The run.py Template#

Whether you compile on a CPU node using the csrun_cpu script, or run on the Cerebras system using the csrun_wse script, you must pass a full Python command along with its command line arguments, as an argument to the script.

This section presents an example Python template run.py with a detailed description of the supported options and flags. Note that this applies to the pipeline workflow, not for weight streaming.

Note

The run.py described below is an example template only.

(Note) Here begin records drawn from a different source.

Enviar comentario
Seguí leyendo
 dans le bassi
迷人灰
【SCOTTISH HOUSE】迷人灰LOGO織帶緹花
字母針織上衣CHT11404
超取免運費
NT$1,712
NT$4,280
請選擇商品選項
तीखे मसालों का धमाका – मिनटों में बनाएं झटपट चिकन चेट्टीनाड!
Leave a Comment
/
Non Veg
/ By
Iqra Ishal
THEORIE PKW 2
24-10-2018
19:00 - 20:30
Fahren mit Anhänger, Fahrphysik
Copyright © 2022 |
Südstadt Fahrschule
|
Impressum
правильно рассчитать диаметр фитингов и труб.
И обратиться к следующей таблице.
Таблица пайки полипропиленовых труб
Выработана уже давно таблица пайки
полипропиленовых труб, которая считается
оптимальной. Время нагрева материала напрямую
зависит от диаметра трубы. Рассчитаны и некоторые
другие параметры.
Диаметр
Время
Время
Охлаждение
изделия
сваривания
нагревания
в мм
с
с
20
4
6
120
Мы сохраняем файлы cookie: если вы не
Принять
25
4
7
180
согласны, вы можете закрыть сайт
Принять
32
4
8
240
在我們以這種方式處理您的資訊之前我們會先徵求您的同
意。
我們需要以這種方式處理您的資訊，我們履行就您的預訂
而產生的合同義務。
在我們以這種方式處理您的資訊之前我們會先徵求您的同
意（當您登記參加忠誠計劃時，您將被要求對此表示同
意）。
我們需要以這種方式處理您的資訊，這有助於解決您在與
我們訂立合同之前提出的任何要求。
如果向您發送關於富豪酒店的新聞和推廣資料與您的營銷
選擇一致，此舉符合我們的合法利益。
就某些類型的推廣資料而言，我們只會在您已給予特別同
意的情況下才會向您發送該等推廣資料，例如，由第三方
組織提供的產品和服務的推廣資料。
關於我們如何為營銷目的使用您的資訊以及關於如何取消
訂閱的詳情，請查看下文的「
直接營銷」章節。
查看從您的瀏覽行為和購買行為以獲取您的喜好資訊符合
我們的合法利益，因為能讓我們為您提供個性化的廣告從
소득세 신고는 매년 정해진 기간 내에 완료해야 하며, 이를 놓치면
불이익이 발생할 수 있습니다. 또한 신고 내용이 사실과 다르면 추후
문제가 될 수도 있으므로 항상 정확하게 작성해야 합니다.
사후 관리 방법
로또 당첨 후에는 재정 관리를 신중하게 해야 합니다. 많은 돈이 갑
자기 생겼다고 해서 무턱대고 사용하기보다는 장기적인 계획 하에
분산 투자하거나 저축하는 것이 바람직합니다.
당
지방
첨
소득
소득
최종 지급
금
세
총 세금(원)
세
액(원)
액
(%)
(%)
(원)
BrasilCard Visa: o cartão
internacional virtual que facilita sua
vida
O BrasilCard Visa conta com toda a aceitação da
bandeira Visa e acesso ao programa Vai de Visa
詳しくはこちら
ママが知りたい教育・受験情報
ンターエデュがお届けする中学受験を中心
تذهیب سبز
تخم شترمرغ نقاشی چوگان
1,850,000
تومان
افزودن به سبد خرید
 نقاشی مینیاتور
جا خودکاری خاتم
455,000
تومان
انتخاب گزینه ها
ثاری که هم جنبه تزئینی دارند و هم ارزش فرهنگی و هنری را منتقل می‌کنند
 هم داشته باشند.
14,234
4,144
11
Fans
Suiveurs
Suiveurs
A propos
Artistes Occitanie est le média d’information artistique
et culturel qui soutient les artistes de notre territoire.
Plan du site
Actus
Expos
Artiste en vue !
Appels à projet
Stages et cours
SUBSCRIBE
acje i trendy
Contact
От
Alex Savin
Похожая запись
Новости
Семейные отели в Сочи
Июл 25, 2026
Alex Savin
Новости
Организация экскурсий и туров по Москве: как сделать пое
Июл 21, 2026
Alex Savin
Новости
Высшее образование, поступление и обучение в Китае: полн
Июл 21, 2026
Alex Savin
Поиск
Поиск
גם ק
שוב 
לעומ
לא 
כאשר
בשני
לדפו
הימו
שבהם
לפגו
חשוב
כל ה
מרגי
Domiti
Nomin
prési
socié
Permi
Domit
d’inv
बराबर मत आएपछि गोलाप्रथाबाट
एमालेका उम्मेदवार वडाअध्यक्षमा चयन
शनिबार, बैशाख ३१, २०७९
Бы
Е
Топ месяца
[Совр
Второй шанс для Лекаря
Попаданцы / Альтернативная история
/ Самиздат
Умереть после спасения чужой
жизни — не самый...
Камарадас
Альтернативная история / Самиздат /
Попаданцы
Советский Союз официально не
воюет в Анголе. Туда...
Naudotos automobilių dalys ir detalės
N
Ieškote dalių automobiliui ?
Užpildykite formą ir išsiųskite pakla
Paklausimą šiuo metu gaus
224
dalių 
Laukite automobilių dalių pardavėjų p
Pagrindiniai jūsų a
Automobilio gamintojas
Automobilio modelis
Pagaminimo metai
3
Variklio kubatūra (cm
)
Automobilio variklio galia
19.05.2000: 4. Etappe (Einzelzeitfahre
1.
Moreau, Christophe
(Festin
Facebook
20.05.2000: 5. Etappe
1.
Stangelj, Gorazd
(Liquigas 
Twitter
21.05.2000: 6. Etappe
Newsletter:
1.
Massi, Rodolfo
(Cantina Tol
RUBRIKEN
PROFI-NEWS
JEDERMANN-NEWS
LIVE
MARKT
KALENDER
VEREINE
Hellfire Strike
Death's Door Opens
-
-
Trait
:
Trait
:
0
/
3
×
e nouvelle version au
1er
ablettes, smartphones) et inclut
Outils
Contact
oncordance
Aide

If you are developing in TensorFlow, you can organize your code whichever way that best suits you, as long as you use CerebrasEstimator. If you are developing in PyTorch you can use the run function, common to all implementations in the Cerebras Model Zoo git repository. You can find more about the run function in the adapting-pytorch-to-cs document.

For TensorFlow code, see the following diagram showing a simplified run.py example using the CerebrasEstimator and the CGC flow.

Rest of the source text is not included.